Y aunque se trate de una molestia por causa externa o interna, y nos aproximemos a ella desde la medicina o la sociología, seguramente a nadie extrañará la afirmación de que constantemente intentamos estar lejos del dolor, evadirlo como de lugar. Y sin embargo, el dolor es parte de la vida desde el comienzo de ella: el parto es con dolor, crecer produce dolor, cambiar, tomar decisiones, incluso amar duele. Y aún cuando el dolor es naturalmente parte de la vida, no lo asumimos como un proceso propio de ella sino que intentamos huir, alejarnos de él.
En la dinámica que hemos desarrollado en nuestra relación con el sufrimiento, ya sea evadiéndolo, creando mecanismos de defensa para protegernos de él, dejándolo que actúe, enfrentándolo o permitiendo que nos aplaste, ha habido una enorme influencia de las culturas y por supuesto, de las religiones. No tiene el mismo significado el dolor para una persona de Oriente que de Occidente, dadas las diferencias culturales y religiosas, maneras de interpretar el mundo que no son estáticas puesto que a su vez cambian con el tiempo. Pero todos luchamos con el dolor en algún sentido. Hay quienes niegan los conflictos para evitarlo; otros creen que enfrentando cara a cara los problemas se pueden evitar o minimizar los efectos del dolor.

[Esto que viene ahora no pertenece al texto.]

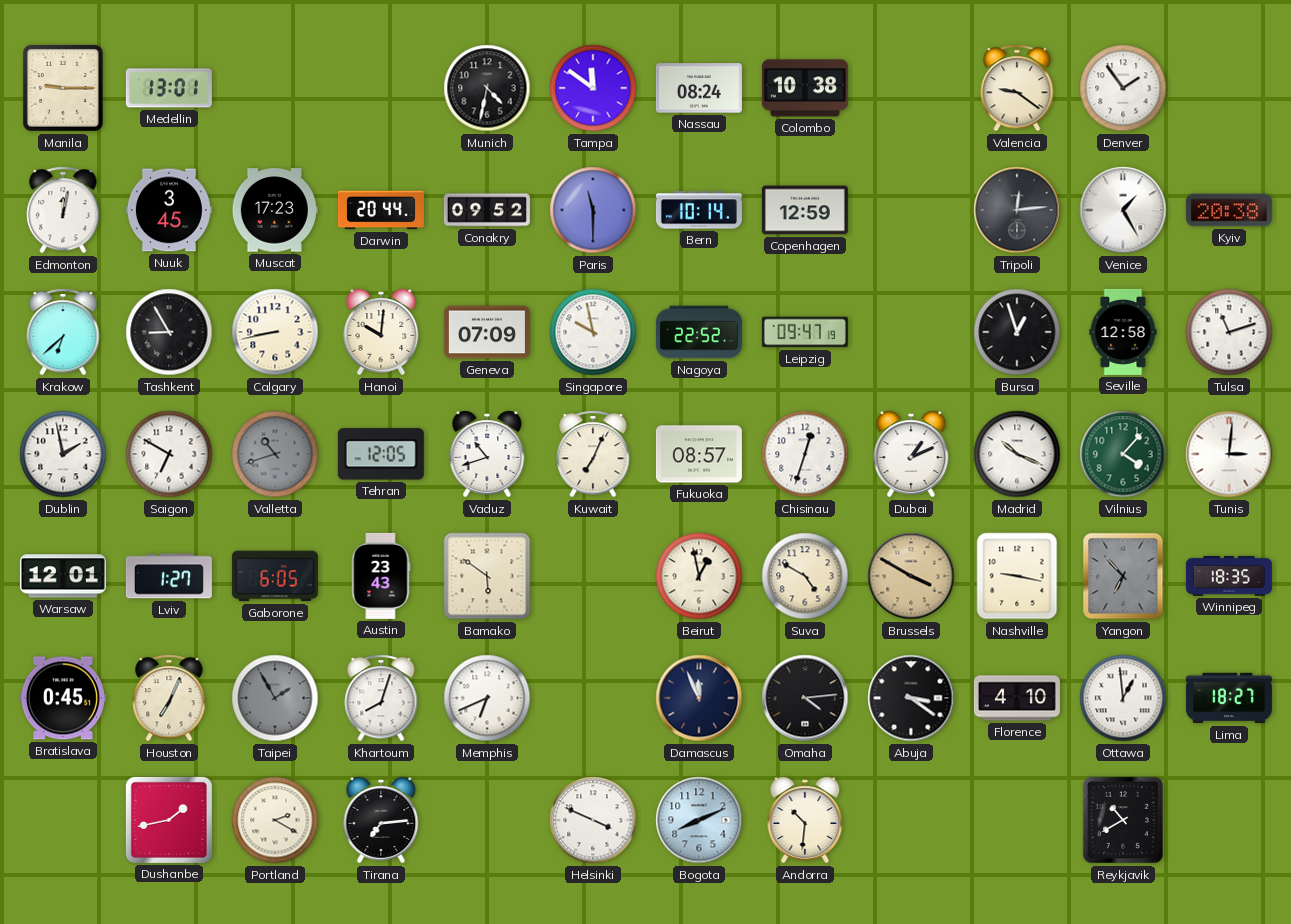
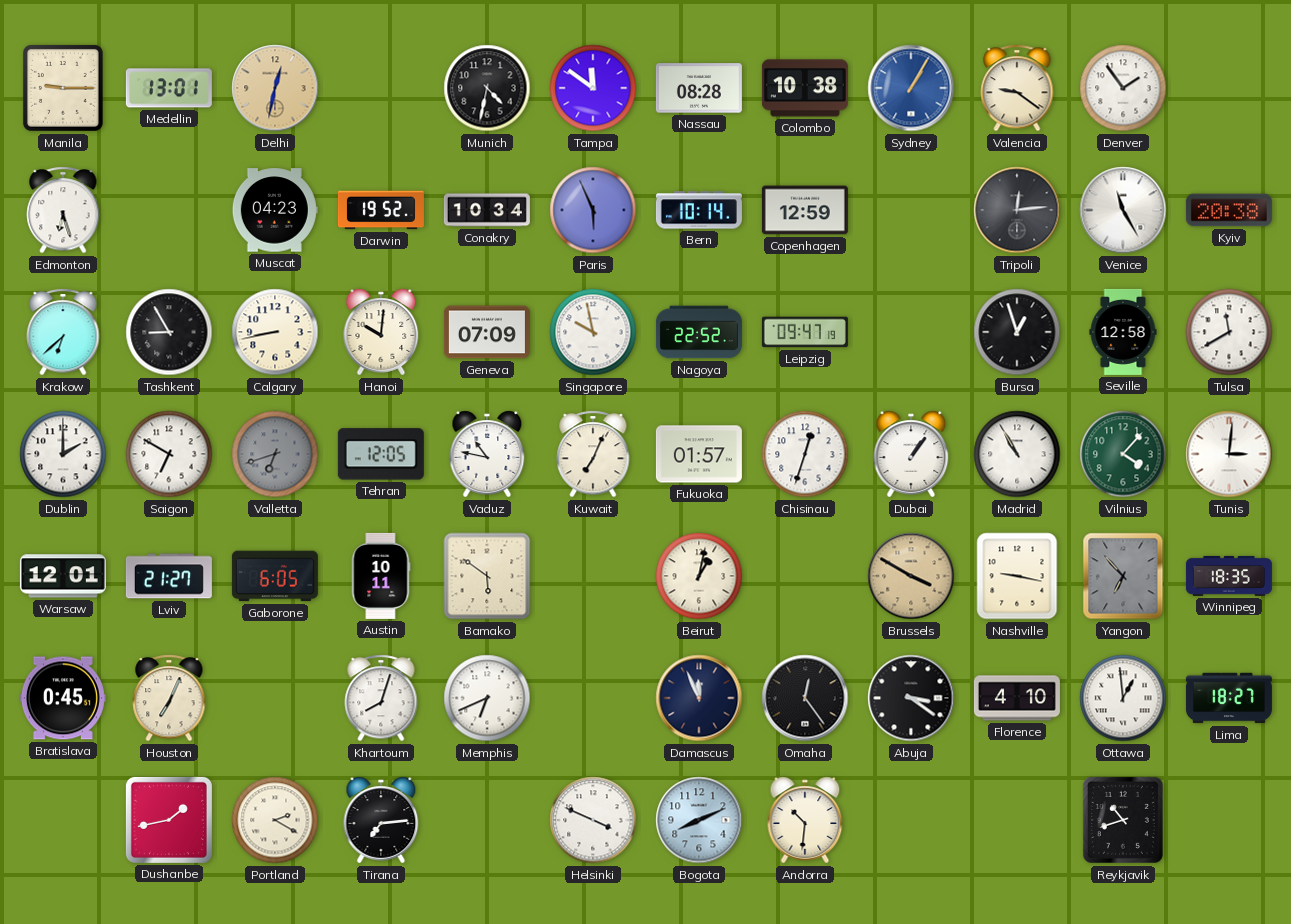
Delhi: none -> 12:32
Nassau: 08:24 -> 08:28
Sydney: none -> 1:05
Edmonton: 12:02 -> 6:27
Nuuk: 3:45 -> none
Muscat: 17:23 -> 04:23
Darwin: 20:44 -> 19:52
Conakry: 09:52 -> 10:34
Paris: 11:30 -> 5:56
Venice: 1:25 -> 11:25
Tulsa: 11:12 -> 11:40
Dublin: 1:58 -> 2:00
Valletta: 10:42 -> 6:42
Vaduz: 10:42 -> 10:47
Fukuoka: 08:57 -> 01:57
Dubai: 1:11 -> 1:06
Madrid: 10:19 -> 10:55
Lviv: 1:27 -> 21:27
Austin: 23:43 -> 10:11
Beirut: 12:58 -> 1:02
Suva: 4:50 -> none
Taipei: 1:55 -> none
Omaha: 4:14 -> 12:24
Reykjavik: 10:40 -> 10:42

Y aunque parezca una alteración de nuestra vida, el dolor es una llamada de atención que nos obliga a estar alerta, que nos invita a reaccionar. Esa reacción no significa necesariamente evitar el dolor, aunque ese sea el movimiento instintivo. Se trata de una alarma interior. Es interesante ver cómo desde esta perspectiva el dolor sale de la habitual connotación negativa para transformarse en una fuente que nos alerta de nuestra situación interior cuando está enferma, la que tantas veces queda camuflada por los acontecimientos y las preocupaciones exteriores.
Hay personas que sufren porque tienen el umbral del dolor físico bajo. Eso les acarrea dificultades porque les impide darse cuenta de que algo les pasa; por ejemplo, si un niño con el umbral del dolor bajo se cae y golpea la cabeza, al no sentir dolor puede dejar pasar el tiempo sin decirle a su madre que ha sufrido un golpe que puede ser grave. O un adulto que tiene esta condición debe de estar atento a los golpes o a las heridas que se haga porque puede no dar importancia a alguna que luego le traerá dificultades o problemas mayores.

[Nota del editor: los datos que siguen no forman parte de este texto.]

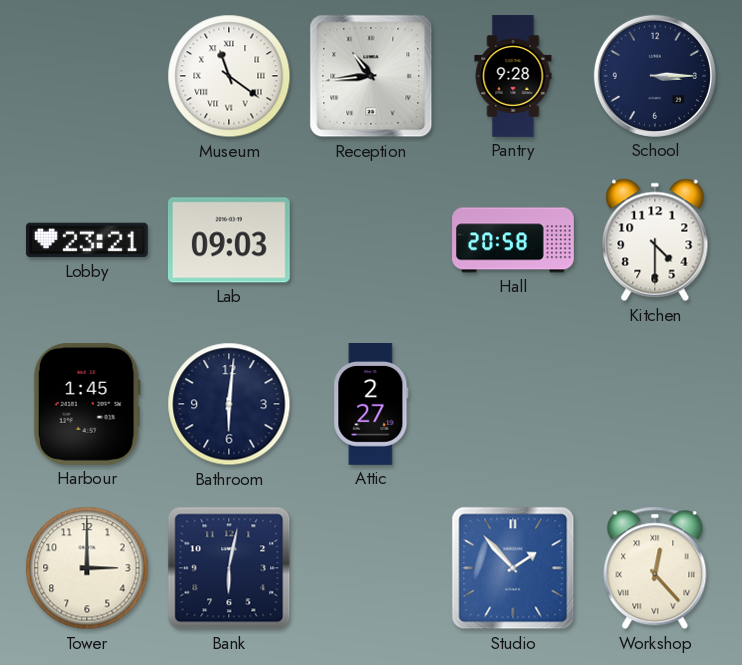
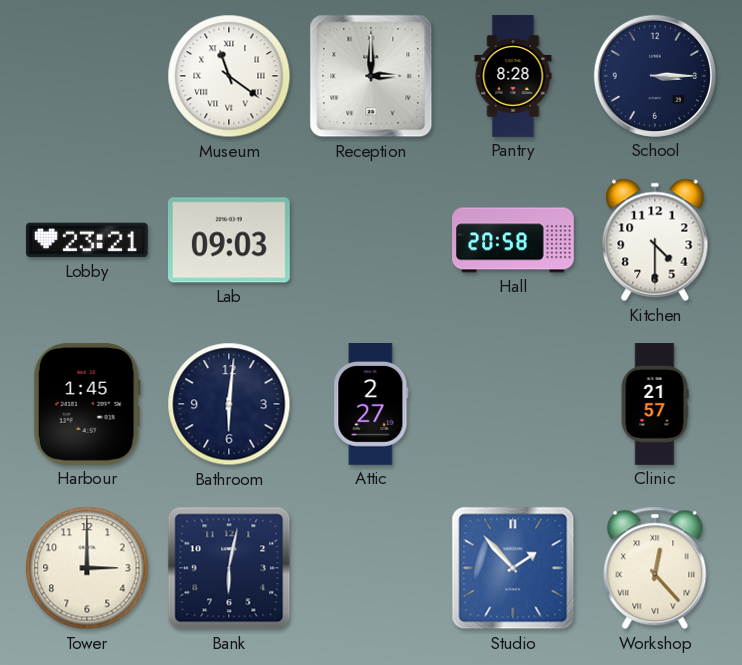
Reception: 10:44 -> 3:00
Pantry: 9:28 -> 8:28
Clinic: none -> 21:57
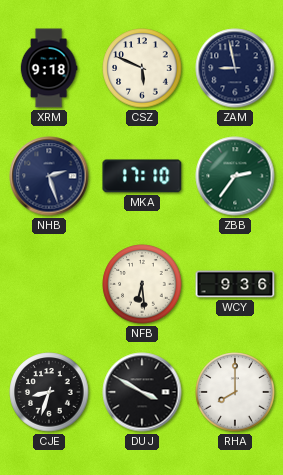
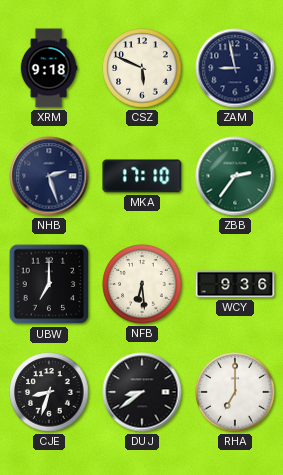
UBW: none -> 7:00
DUJ: 3:50 -> 8:39
RHA: 8:00 -> 7:00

Pues bien, así de delicado sería no sentir dolor existencial, sería un riesgo enorme el no sentir la alarma de que algo está sucediendo para poner en ello atención y cuidado. No se trata de dejar que el dolor arrase con nosotros, sino de tal vez detenernos un momento para identificarlo por tratarse de la alarma que nos permite cuidar de nuestros procesos, sentires y estar atentos a nuestros cambios.

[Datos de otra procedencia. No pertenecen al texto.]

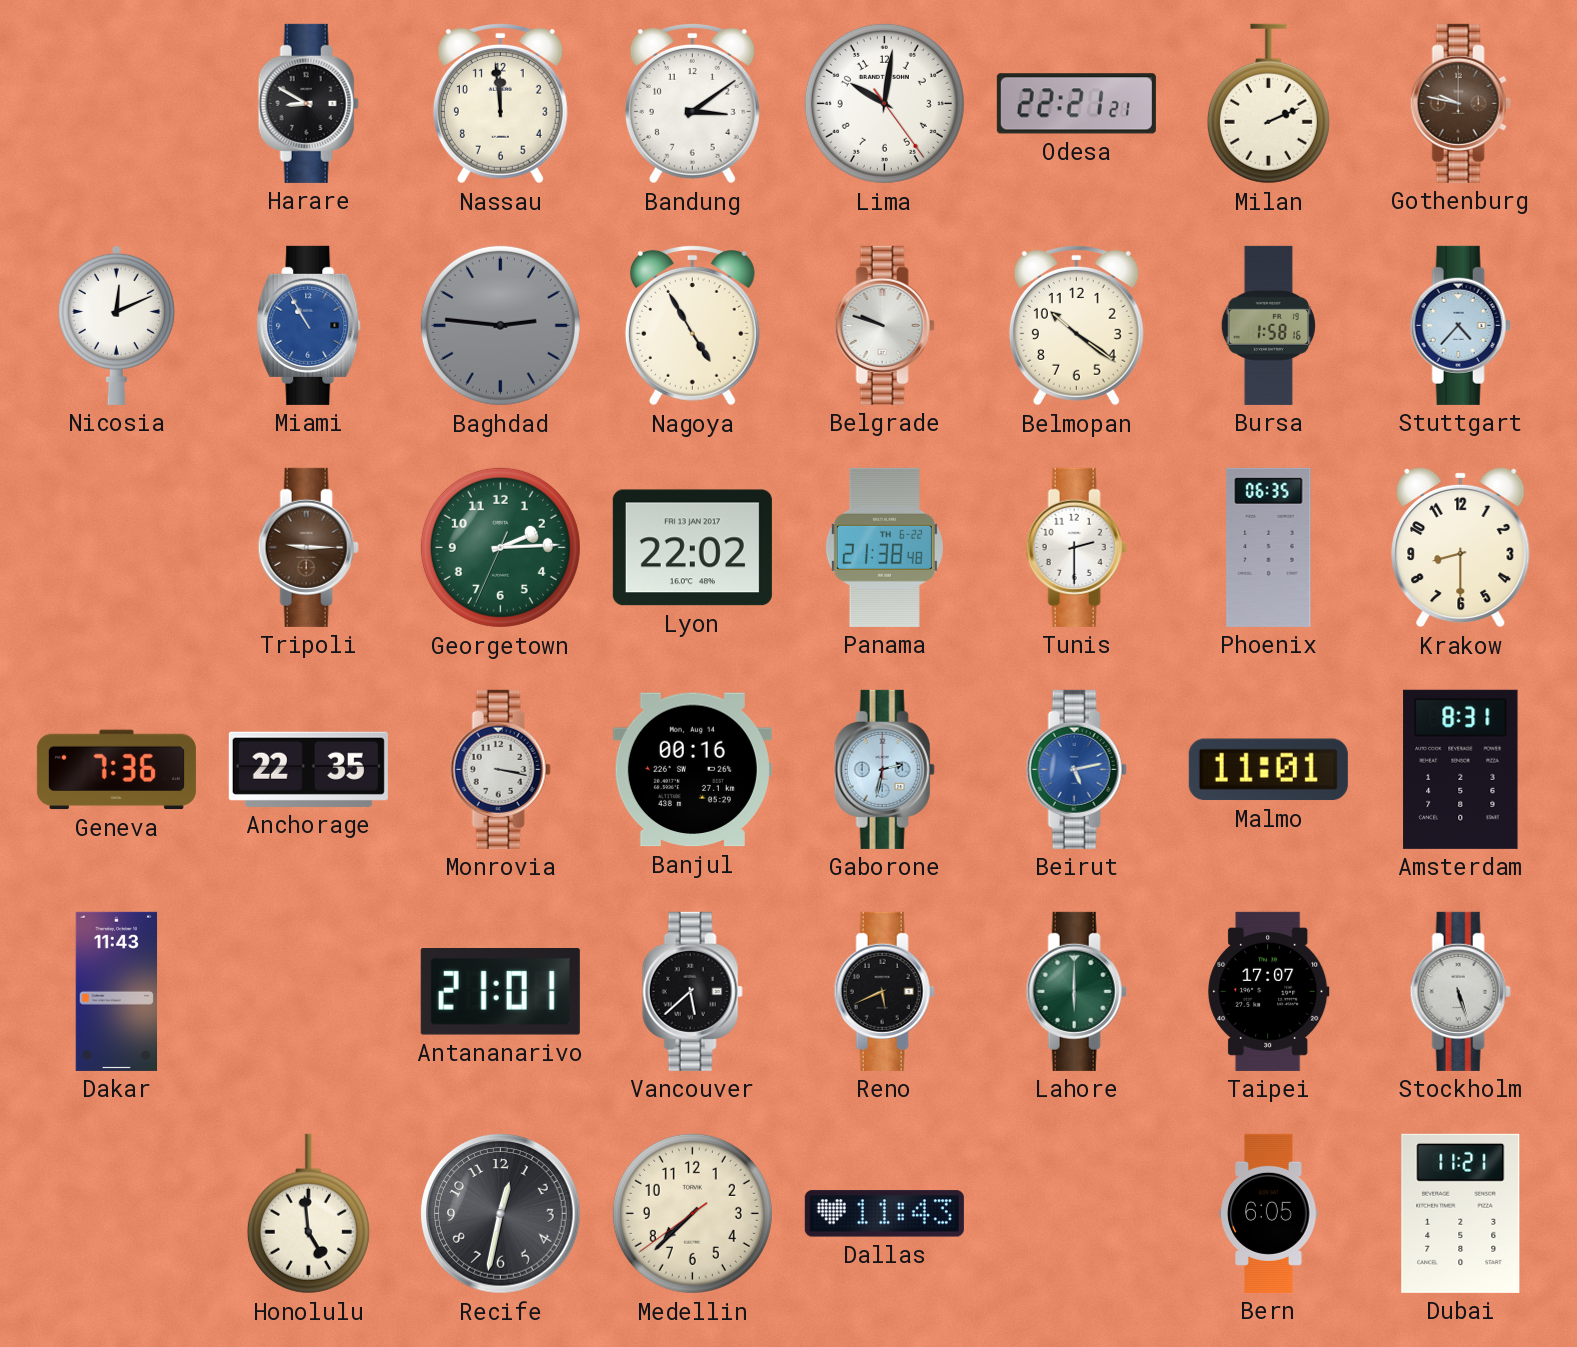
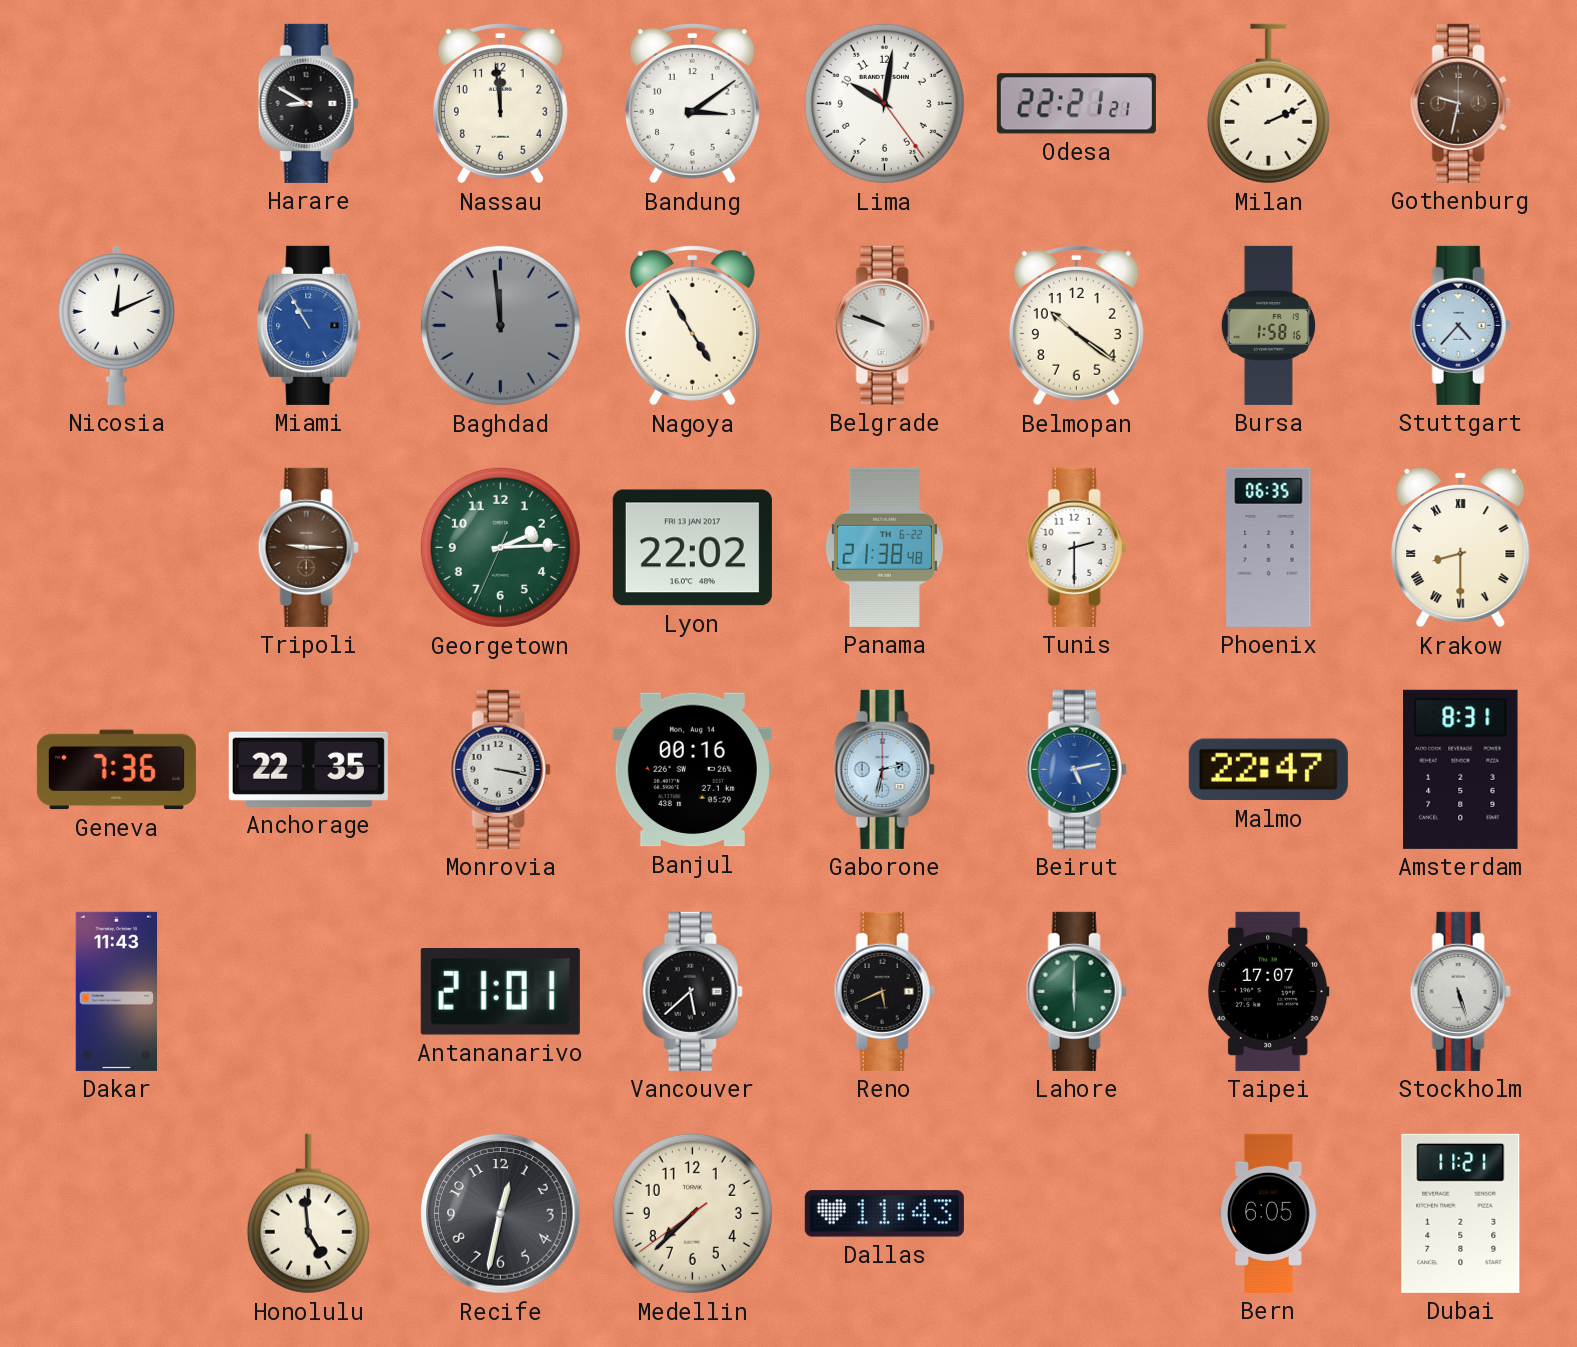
Gothenburg: 9:47 -> 9:32
Baghdad: 2:46 -> 11:59
Krakow numerals: Arabic -> Roman
Malmo: 11:01 -> 22:47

Los cuidados preventivos o paliativos de los dolores existenciales son de gran ayuda, pero no lo es tanto intentar que el dolor no exista porque de ser así nos quedaríamos sin la alarma de nuestros procesos interiores. No se trata de acabar con el dolor sino de asumirlo, porque hay dolores que no se acaban, como por ejemplo, cuando muere un ser querido. Pero para asumir, aceptar y canalizar es necesario mirar de frente el sufrimiento, así como el vacío que da origen al mismo. Porque la raíz de cualquier dolor existencial finalmente es la sensación de vacío y sinsentido existencial que vale la pena mirar de frente y no tapar con falsos paliativos que no hacen sino confirmar el vacío.